Recently, leaked Intel Partner slides have been floating around the interweb, detailing architectural performance gains moving from the current Sandy Bridge, 2nd Gen Core i series, Intel offering to the upcoming Ivy Bridge, 3rd Gen, processors.
Slides depict an average like-for-like, same clock, same cache, CPU performance gain just shy of 15 per cent. These numbers aren't anything ground breaking, but a fairly significant step forward given that these new figures can be attributed purely to changes in the architecture and improved Turbo Boost technology, admittedly, made largely possible by targeting the design refresh for a much smaller and denser 22nm production, with Turbo Boost likely benefiting from the much improved thermal properties of the new 3D Tri-gate transistor technology being employed.
We do start to wonder, as Turbo Boost becomes a more significant factor in Intel designs, just what effect it may have on benchmarking. As Turbo Boost speed thresholds are raised, the question of performance starts to come down to individual silicon, its thermal and electrical properties, along with the efficiency and ability to maintain such an efficiency, of the attached cooling solution. This is perhaps something to keep a closer eye on in future benchmarking of processors implementing the much more dynamic Intel Turbo Boost 2.0 technology.
What has changed, quite significantly so, is the graphical performance of the on-die GPU, though, don't be misled, the comparison is against the older HD 2000 series of GPU as opposed to the current HD 3000. It's difficult to draw a direct comparison but it's not unreasonable to assume, based on various available benchmarks, that performance of the HD 3000 in these scenarios averages around 30 to 40 per cent greater than that of the HD 2000, making the gains from the current generation HD 3000 to the next generation HD 4000 GPU average around 100 per cent, twice the performance. Not as amazing as the figures try to make out but still pretty amazing.
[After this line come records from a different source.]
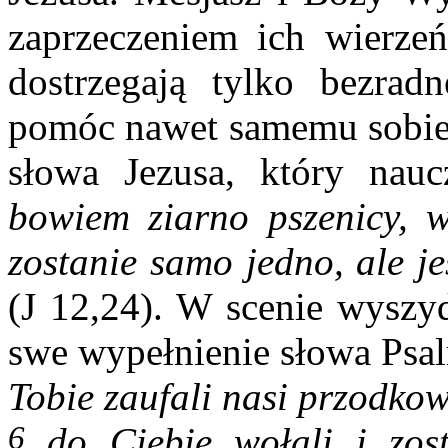
zaprzeczeniem ich wierze
dostrzegają tylko bezrad
pomóc nawet samemu sobie.
słowa Jezusa, który nau
bowiem ziarno pszenicy, w
zostanie samo jedno, ale je
(J 12,24). W scenie wyszyd
swe wypełnienie słowa Psa
Tobie zaufali nasi przodkowi
6
do Ciebie wołali i zosta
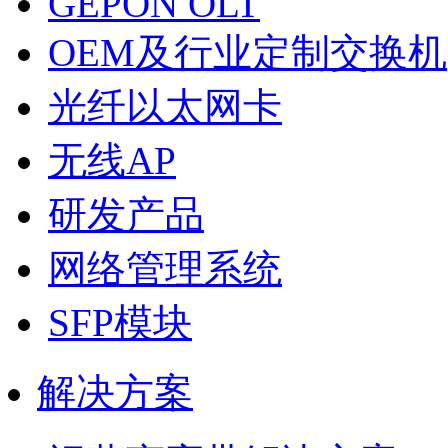
GEPON OLT
OEM及行业定制交换机
光纤以太网卡
无线AP
研发产品
网络管理系统
SFP模块
解决方案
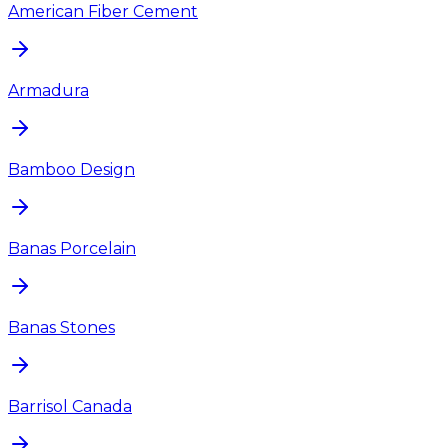
American Fiber Cement
Armadura
Bamboo Design
Banas Porcelain
Banas Stones
Barrisol Canada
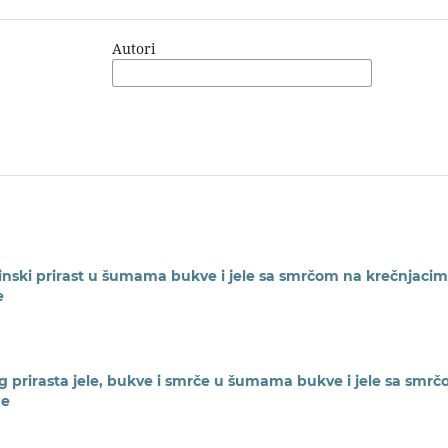
Autori
minski prirast u šumama bukve i jele sa smrčom na krečnjacim
e
 prirasta jele, bukve i smrče u šumama bukve i jele sa smr
ne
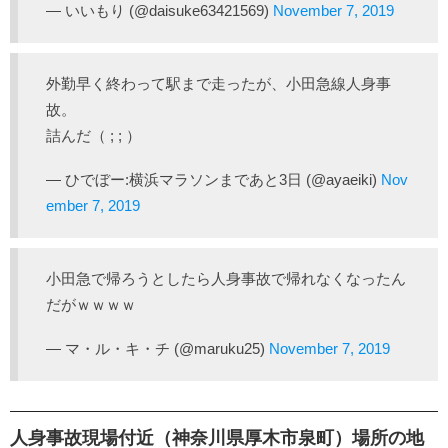
— いいもり (@daisuke63421569)
November 7, 2019
外勤早く終わって駅まで走ったが、小田急線人身事
故。
詰んだ（ ; ; ）
— ひでぼー:横浜マラソンまであと3日 (@ayaeiki)
Nov
ember 7, 2019
小田急で帰ろうとしたら人身事故で帰れなくなったん
だがｗｗｗｗ
— マ・ル・キ・チ (@maruku25)
November 7, 2019
人身事故現場付近（神奈川県厚木市泉町）場所の地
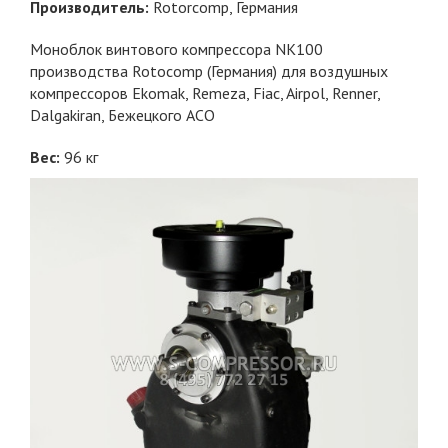
Производитель:
Rotorcomp
, Германия
Моноблок винтового компрессора NK100
производства Rotocomp (Германия) для воздушных
компрессоров Ekomak, Remeza, Fiac, Airpol, Renner,
Dalgakiran, Бежецкого АСО
Вес:
96
кг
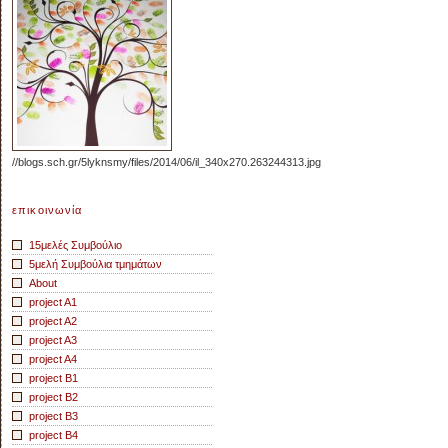
//blogs.sch.gr/5lyknsmy/files/2014/06/il_340x270.263244313.jpg
επικοινωνία
15μελές Συμβούλιο
5μελή Συμβούλια τμημάτων
About
project A1
project A2
project A3
project A4
project B1
project B2
project B3
project B4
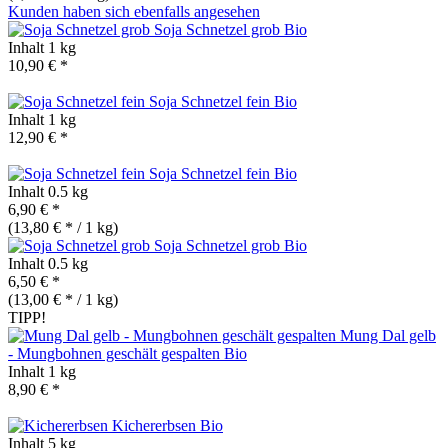
Kunden haben sich ebenfalls angesehen
Soja Schnetzel grob
Bio
Inhalt
1 kg
10,90 € *
Soja Schnetzel fein
Bio
Inhalt
1 kg
12,90 € *
Soja Schnetzel fein
Bio
Inhalt
0.5 kg
6,90 € *
(13,80 € * / 1 kg)
Soja Schnetzel grob
Bio
Inhalt
0.5 kg
6,50 € *
(13,00 € * / 1 kg)
TIPP!
Mung Dal gelb
- Mungbohnen geschält gespalten
Bio
Inhalt
1 kg
8,90 € *
Kichererbsen
Bio
Inhalt
5 kg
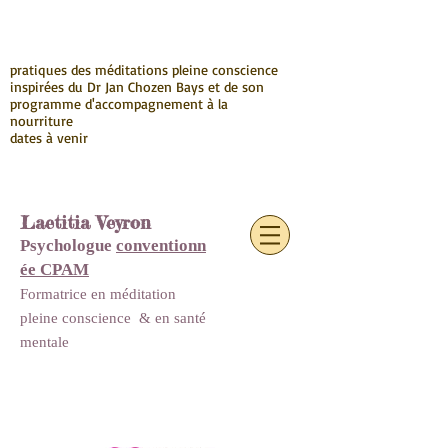
pratiques des méditations pleine conscience
inspirées du Dr Jan Chozen Bays et de son
programme d'accompagnement à la
nourriture
dates à venir
Laetitia Veyron
Psychologue
conventionn
ée CPAM
Formatrice en méditation
pleine conscience
&
en santé
mentale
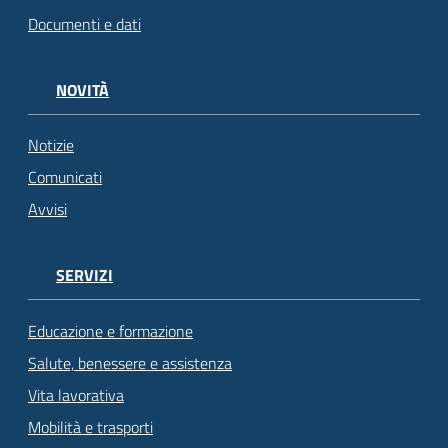
Documenti e dati
NOVITÀ
Notizie
Comunicati
Avvisi
SERVIZI
Educazione e formazione
Salute, benessere e assistenza
Vita lavorativa
Mobilità e trasporti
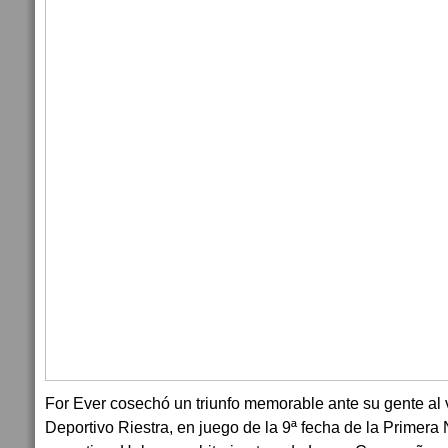
For Ever cosechó un triunfo memorable ante su gente al 
Deportivo Riestra, en juego de la 9ª fecha de la Primera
Of course there's always been and still is plenty of room for improvement in Intel graphics technology, with offerings only becoming notable since the release of the HD series in 2010, still, with the HD 2000 barely holding its own again NVIDIA's ION 2 GPU, targeted at netbooks. The HD 3000 finally broke into the low-end desktop market offering performance in-line with that of low-end, dedicated graphics cards. At twice the performance again, Intel's HD 4000 can look tread comfortably on the toes of current AMD Fusion APU offerings, still relatively low-end, but a market previously occupied only by AMD. We wouldn't expect AMD to go without a fight, however, with the company now focusing on the mobile and low-end segments and with its HD 7000 series architecture looking to be very promising indeed.
Either way, it looks like Ivy Bridge is set to shake-up the market a little; be it treading on the APU toes of AMD or in pushing the performance envelope to its limits once again. Remember that these figures only show like-for-like comparisons, with a large drop from 32nm to 22nm and new transistor technology that claims to be both denser and more power-efficient, Intel should be able to go quite far in providing both improved clock speeds and increased cache sizes.